Cette tradition insiste plutôt sur la spécifité du phénomène idéologique dans le champ général des représentations humaines. C'est ainsi que Edward SHILS (1910-1995), dans son livre The Constitution of Society (Chicago, The University of Chicago Press, 1972) propose huit critères discriminant du phénomène idéologique, qui le distinguent des "points de vue" unifiés habituels que partagent les membres d'une société (et qui, bien sûr, entreraient, pour les marxistes, dans le champ de l'idéologie). 

Ces huit critères sont :

- le caractère explicite et autoritaire de la formulation ;

- la forte systématicité interne à partir d'une ou de plusieurs valeurs mises en avant (par exemple le salut, l'égalité, ou la pureté ethnique) ;

- l'insistance sur la spécificité du message, par opposition aux autres représentations courantes dans la société ;

- la fermeture théorique et la résistance à l'égard des innovations qui pourraient intervenir dans la définition du message :

- le caractère impératif des prescrptions ;

- la tonalité affective associée à celles-ci ;

- l'exigence de l'accord complet d'institutions collectives qui permettent de maintenir la discipline parmi les adhérents et de vaincre à l'égard de ceux qui ne le sont pas ;

- l'existence de personnalités charismatiques à l'origine de la formulation et du développement des idéologies.
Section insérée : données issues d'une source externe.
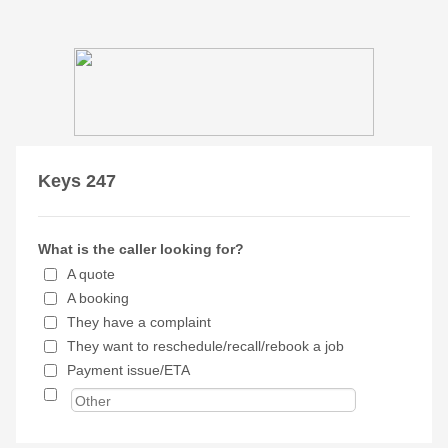
Keys 247
What is the caller looking for?
A quote
A booking
They have a complaint
They want to reschedule/recall/rebook a job
Payment issue/ETA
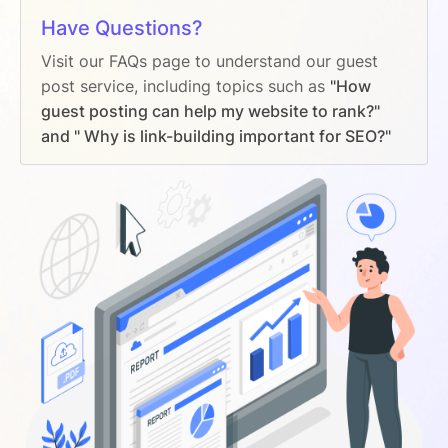
Have Questions?
Visit our FAQs page to understand our guest
post service, including topics such as
"How
guest posting can help my website to rank?"
and " Why is link-building important for SEO?"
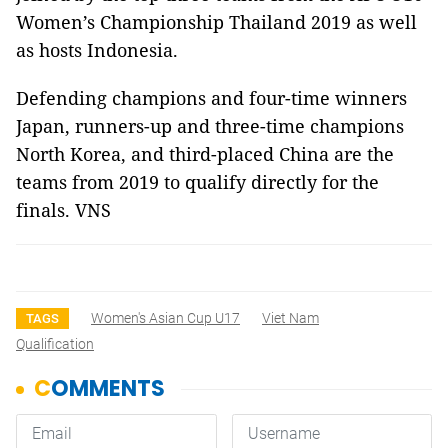
Women’s Championship Thailand 2019 as well
as hosts Indonesia.
Defending champions and four-time winners
Japan, runners-up and three-time champions
North Korea, and third-placed China are the
teams from 2019 to qualify directly for the
finals. VNS
Women's Asian Cup U17
Viet Nam
TAGS
Qualification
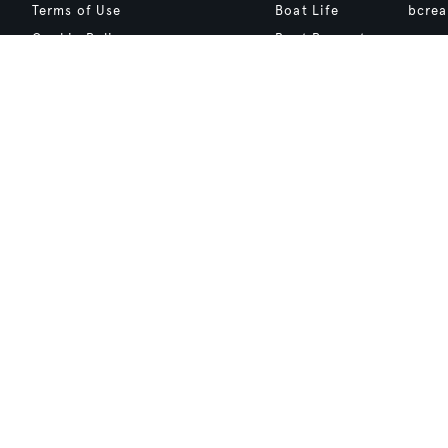
Terms of Use
Boat Life
bcrea
Cookie Policy
Boat Presents
Privacy Policy
Boat International Media Ltd © 2008 - 2026.
Content presented under the "BOAT Presents" logo is an advertising fea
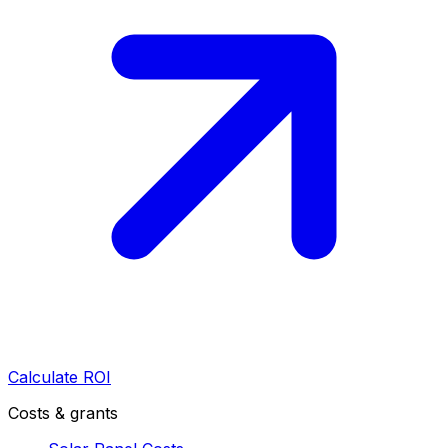
Calculate ROI
Costs & grants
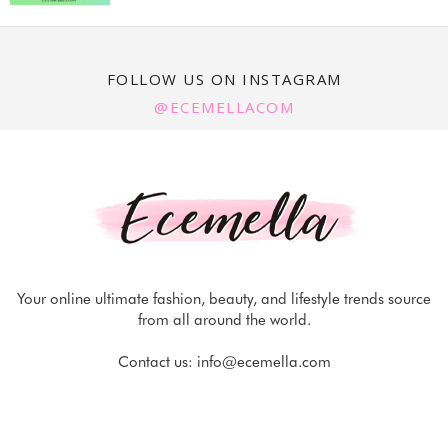
FOLLOW US ON INSTAGRAM
@ECEMELLACOM
Your online ultimate fashion, beauty, and lifestyle trends source
from all around the world.
Contact us:
info@ecemella.com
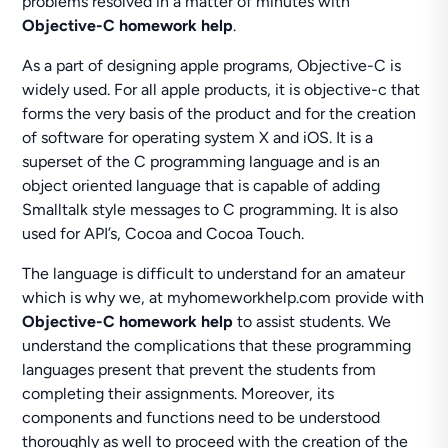
problems resolved in a matter of minutes with
Objective-C homework help
.
As a part of designing apple programs, Objective-C is
widely used. For all apple products, it is objective-c that
forms the very basis of the product and for the creation
of software for operating system X and iOS. It is a
superset of the C programming language and is an
object oriented language that is capable of adding
Smalltalk style messages to C programming. It is also
used for API’s, Cocoa and Cocoa Touch.
The language is difficult to understand for an amateur
which is why we, at myhomeworkhelp.com provide with
Objective-C homework help
to assist students. We
understand the complications that these programming
languages present that prevent the students from
completing their assignments. Moreover, its
components and functions need to be understood
thoroughly as well to proceed with the creation of the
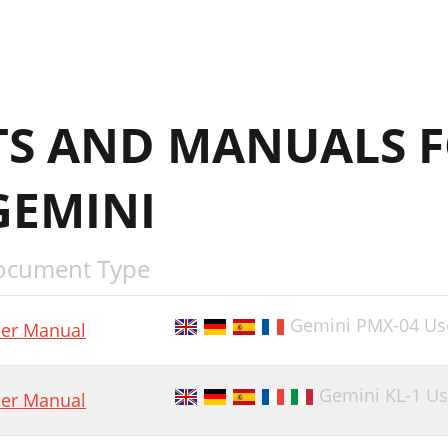
S AND MANUALS F
GEMINI
ocument Type
Gemini PMX-04 Us
er Manual
Gemini KL-1 U
er Manual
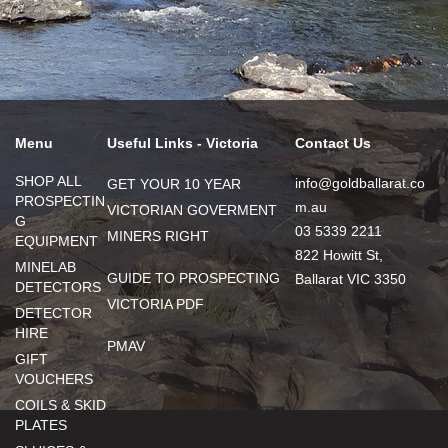
Menu
Useful Links - Victoria
Contact Us
SHOP ALL
info@goldballarat.co
GET YOUR 10 YEAR
PROSPECTIN
m.au
VICTORIAN GOVERMENT
G
03 5339 2211
MINERS RIGHT
EQUIPMENT
822 Howitt St,
MINELAB
GUIDE TO PROSPECTING
Ballarat VIC 3350
DETECTORS
VICTORIA PDF
DETECTOR
HIRE
PMAV
GIFT
VOUCHERS
COILS & SKID
PLATES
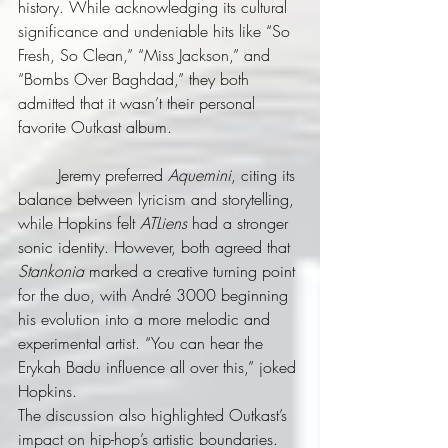
history. While acknowledging its cultural 
significance and undeniable hits like “So 
Fresh, So Clean,” “Miss Jackson,” and 
“Bombs Over Baghdad,” they both 
admitted that it wasn’t their personal 
favorite Outkast album.
	Jeremy preferred 
Aquemini
, citing its 
balance between lyricism and storytelling, 
while Hopkins felt 
ATLiens
 had a stronger 
sonic identity. However, both agreed that 
Stankonia
 marked a creative turning point 
for the duo, with André 3000 beginning 
his evolution into a more melodic and 
experimental artist. “You can hear the 
Erykah Badu influence all over this,” joked 
Hopkins.
The discussion also highlighted Outkast’s 
impact on hip-hop’s artistic boundaries. 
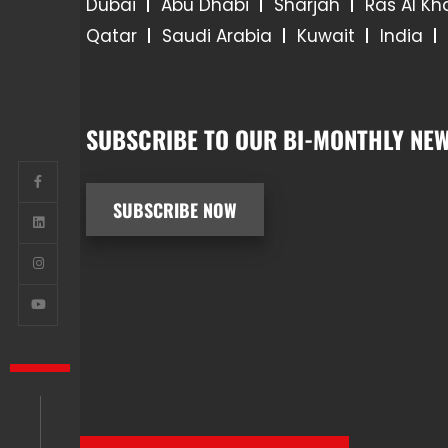
Dubai
Abu Dhabi
Sharjah
Ras Al K
Qatar
Saudi Arabia
Kuwait
India
SUBSCRIBE TO OUR BI-MONTHLY NEW
SUBSCRIBE NOW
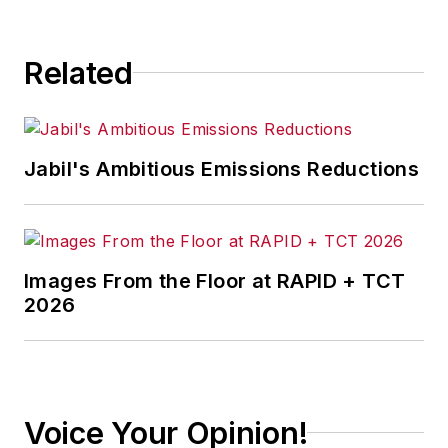
consequence.
Related
Jabil's Ambitious Emissions Reductions
Images From the Floor at RAPID + TCT
2026
Voice Your Opinion!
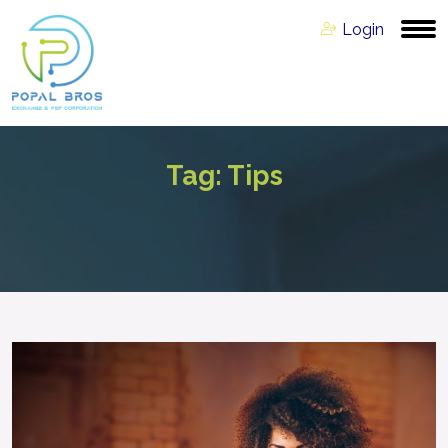
Login
Tag:
Tips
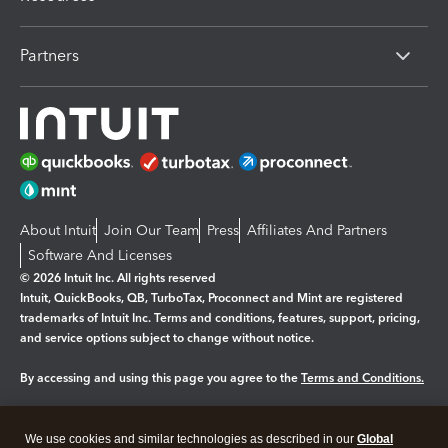
Partners
About Intuit
Join Our Team
Press
Affiliates And Partners
Software And Licenses
© 2026 Intuit Inc. All rights reserved
Intuit, QuickBooks, QB, TurboTax, Proconnect and Mint are registered
trademarks of Intuit Inc. Terms and conditions, features, support, pricing,
and service options subject to change without notice.
By accessing and using this page you agree to the
Terms and Conditions.
Manage cookies
About cookies
|
We use cookies and similar technologies as described in our
Global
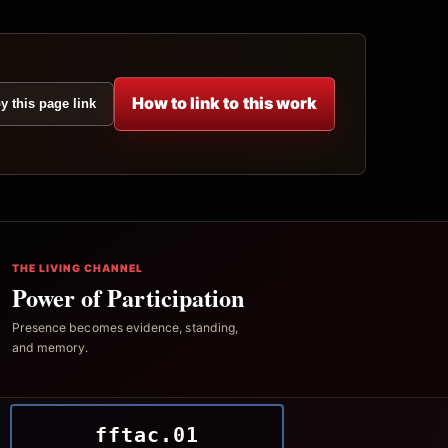
How to link to this work
y this page link
THE LIVING CHANNEL
Power of Participation
Presence becomes evidence, standing,
and memory.
fftac.01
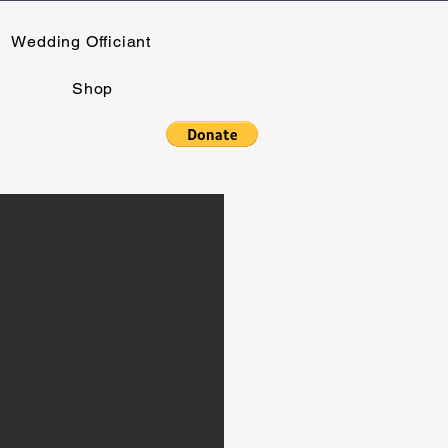
Wedding Officiant
Shop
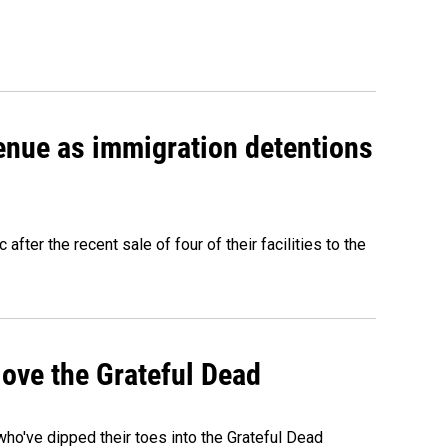
venue as immigration detentions
fter the recent sale of four of their facilities to the
ove the Grateful Dead
o've dipped their toes into the Grateful Dead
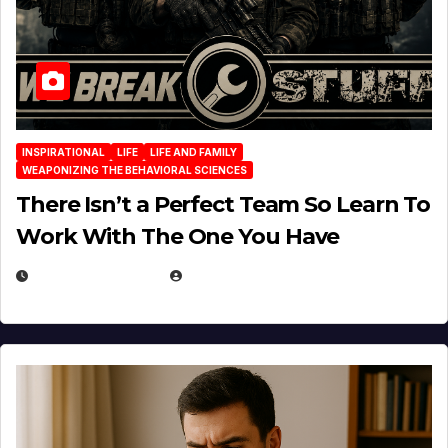
INSPIRATIONAL
LIFE
LIFE AND FAMILY
WEAPONIZING THE BEHAVIORAL SCIENCES
There Isn’t a Perfect Team So Learn To
Work With The One You Have
AUGUST 3, 2026
MICHAEL KURCINA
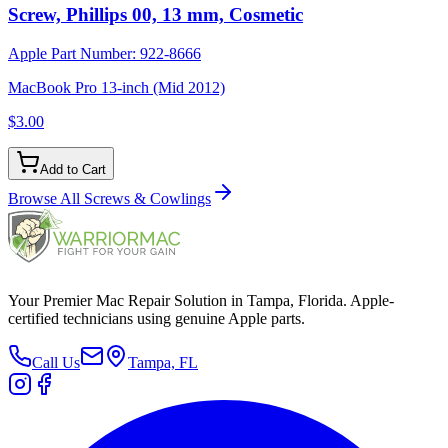
Screw, Phillips 00, 13 mm, Cosmetic
Apple Part Number:
922-8666
MacBook Pro 13-inch (Mid 2012)
$3.00
Add to Cart
Browse All
Screws & Cowlings
Your Premier Mac Repair Solution in Tampa, Florida. Apple-
certified technicians using genuine Apple parts.
Call Us
Tampa, FL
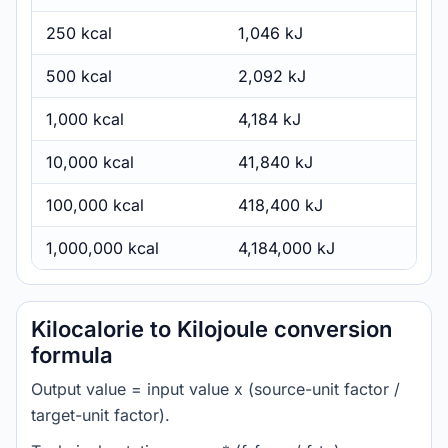
250 kcal
1,046 kJ
500 kcal
2,092 kJ
1,000 kcal
4,184 kJ
10,000 kcal
41,840 kJ
100,000 kcal
418,400 kJ
1,000,000 kcal
4,184,000 kJ
Kilocalorie to Kilojoule conversion
formula
Output value = input value x (source-unit factor /
target-unit factor).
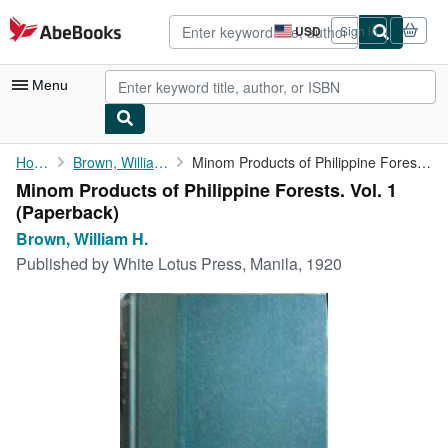
Skip to main content
AbeBooks.com
USD
Sign in
Site
shopping
preferences
Menu
My Account
Home
Brown, William H.
Minom Products of Philippine Forests. Vol. 1
Minom Products of Philippine Forests. Vol. 1
My Purchases
(Paperback)
Advanced Search
Brown, William H.
Published by
White Lotus Press, Manila, 1920
Browse Collections
Rare Books
Art & Collectibles
Textbooks
Sellers
Start Selling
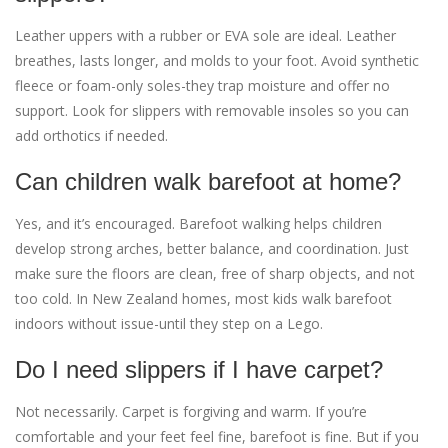
Leather uppers with a rubber or EVA sole are ideal. Leather
breathes, lasts longer, and molds to your foot. Avoid synthetic
fleece or foam-only soles-they trap moisture and offer no
support. Look for slippers with removable insoles so you can
add orthotics if needed.
Can children walk barefoot at home?
Yes, and it’s encouraged. Barefoot walking helps children
develop strong arches, better balance, and coordination. Just
make sure the floors are clean, free of sharp objects, and not
too cold. In New Zealand homes, most kids walk barefoot
indoors without issue-until they step on a Lego.
Do I need slippers if I have carpet?
Not necessarily. Carpet is forgiving and warm. If you’re
comfortable and your feet feel fine, barefoot is fine. But if you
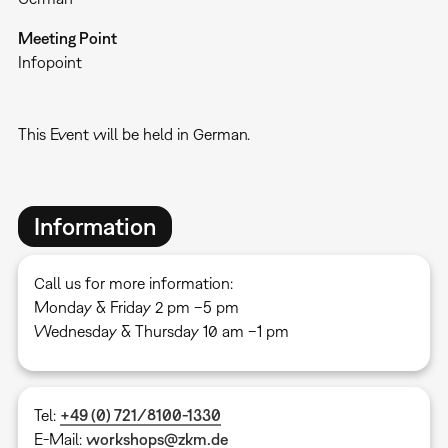
Meeting Point
Infopoint
This Event will be held in German.
Information
Call us for more information:
Monday & Friday 2 pm –5 pm
Wednesday & Thursday 10 am –1 pm
Tel:
+49 (0) 721/8100-1330
E-Mail:
workshops@zkm.de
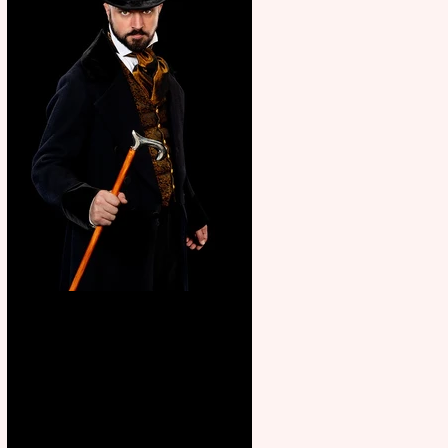
Bridge House Theatre
announces Christmas
productions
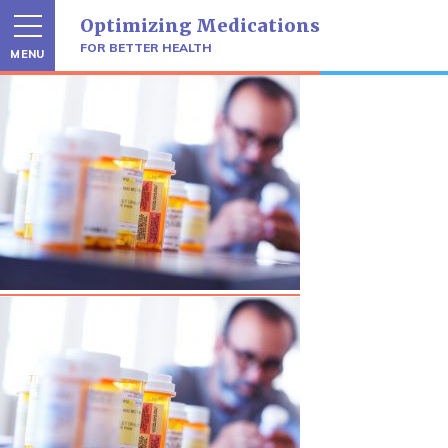
Skip
Optimizing Medications
to
content
FOR BETTER HEALTH
MENU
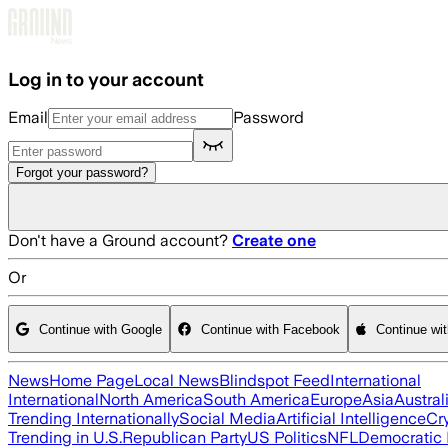
Skip to main content
Log in to your account
Email
Password
Forgot your password?
Don't have a Ground account?
Create one
Or
Continue with Google
Continue with Facebook
Continue wi
News
Home Page
Local News
Blindspot Feed
International
International
North America
South America
Europe
Asia
Austral
Trending Internationally
Social Media
Artificial Intelligence
Cr
Trending in U.S.
Republican Party
US Politics
NFL
Democratic 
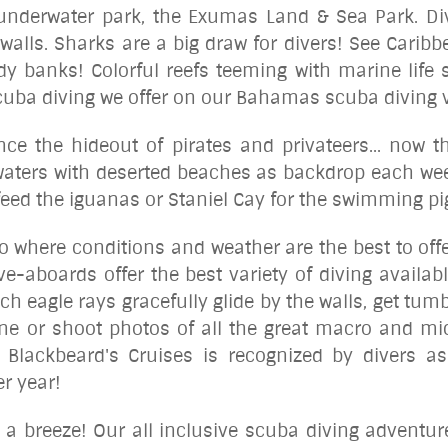
 underwater park, the Exumas Land & Sea Park. D
walls. Sharks are a big draw for divers! See Caribb
y banks! Colorful reefs teeming with marine life s
 scuba diving we offer on our Bahamas scuba diving 
e the hideout of pirates and privateers... now th
 waters with deserted beaches as backdrop each we
o feed the iguanas or Staniel Cay for the swimming p
 go where conditions and
weather
are the best to off
ve-aboards offer the best variety of diving availab
ch eagle rays gracefully glide by the walls, get tu
ne or shoot photos of all the great macro and mic
 Blackbeard's Cruises is recognized by divers as
er year!
s a breeze! Our all inclusive scuba diving adventur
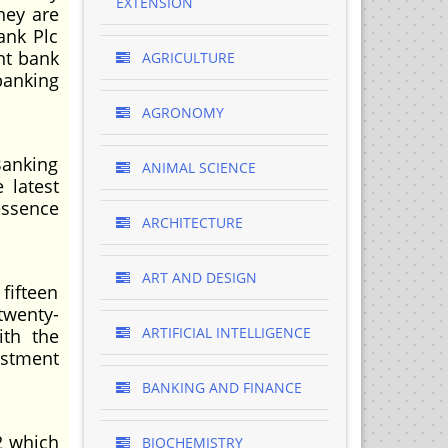
EXTENSION
hey are
ank Plc
nt bank
AGRICULTURE
banking
AGRONOMY
Banking
ANIMAL SCIENCE
 latest
essence
ARCHITECTURE
ART AND DESIGN
fifteen
twenty-
ARTIFICIAL INTELLIGENCE
ith the
estment
BANKING AND FINANCE
2 which
BIOCHEMISTRY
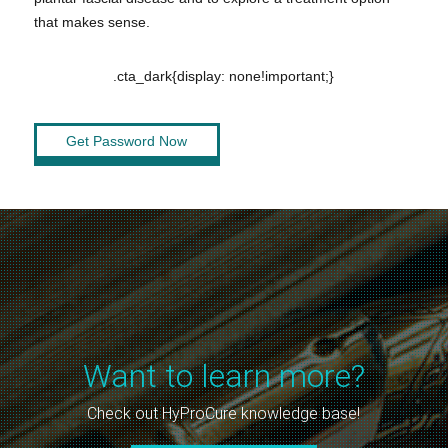
that makes sense.
.cta_dark{display: none!important;}
Get Password Now
Want to learn more?
Check out HyProCure knowledge base!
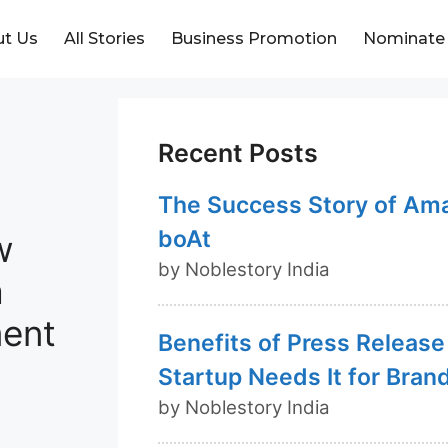
t Us
All Stories
Business Promotion
Nominate
Recent Posts
The Success Story of Am
boAt
w
by Noblestory India
a
ment
Benefits of Press Release
Startup Needs It for Bran
by Noblestory India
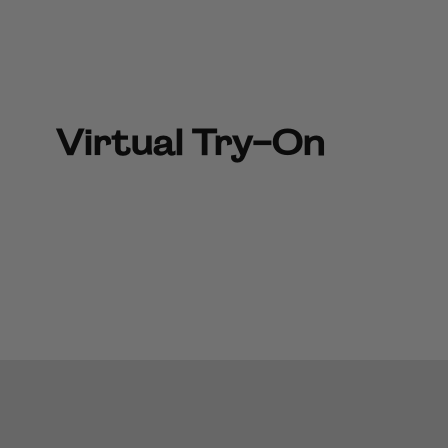
Virtual Try-On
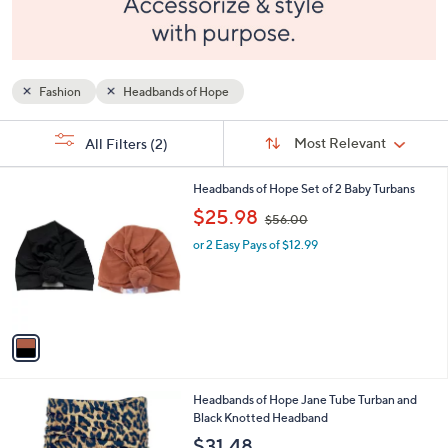
and
right
on
touch
Fashion
Headbands of Hope
devices
to
Sort
s
Sort:
Most Relevant
All Filters
(2)
By:
review.
Your
Selections:
1
Headbands of Hope Set of 2 Baby Turbans
C
,
$25.98
$56.00
o
w
l
or 2 Easy Pays of $12.99
a
o
s
r
,
s
$
A
5
v
6
a
.
i
0
l
0
Headbands of Hope Jane Tube Turban and
a
Black Knotted Headband
b
l
$31.48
Ainsi, l'idéologie est-elle, dans cette caractérisation, décrite dans ce qu'elle peut avoir de "sectaire", de militant, d'organisé, intellectuellement et pratiquement. L'idéologie, dans cette perspective, continue cependant à ne pas relever de la science, dans la mesure où celle-ci se doit, par nature, d'être ouverte à des apports neufs qui éventuellement remettent en causes ses acquis.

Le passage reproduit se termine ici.